* YOUR ASSIGNMENT: Return all the lines below in which the string "Policy" appears.

* INPUT FOR THIS TASK:
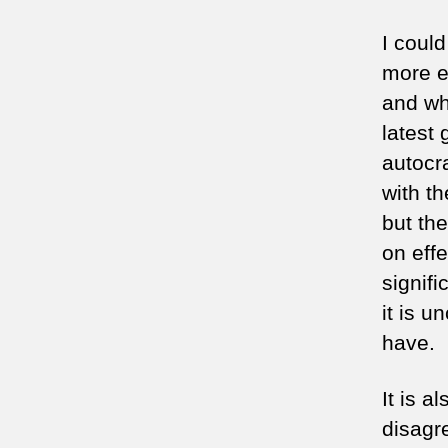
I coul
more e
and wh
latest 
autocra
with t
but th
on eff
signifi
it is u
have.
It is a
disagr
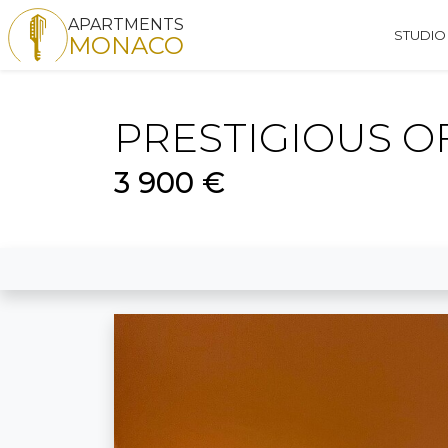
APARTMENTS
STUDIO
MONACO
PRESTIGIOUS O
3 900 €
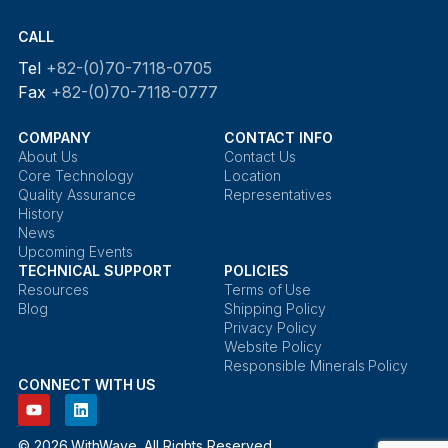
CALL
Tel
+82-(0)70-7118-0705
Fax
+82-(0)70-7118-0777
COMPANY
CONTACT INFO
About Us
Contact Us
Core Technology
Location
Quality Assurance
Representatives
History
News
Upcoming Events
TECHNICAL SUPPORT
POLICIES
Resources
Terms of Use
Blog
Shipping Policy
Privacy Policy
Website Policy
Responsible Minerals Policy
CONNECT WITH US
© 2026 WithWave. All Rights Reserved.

* ANSWER TO THIS PROBLEM:
Shipping Policy
Privacy Policy
Website Policy
Responsible Minerals Policy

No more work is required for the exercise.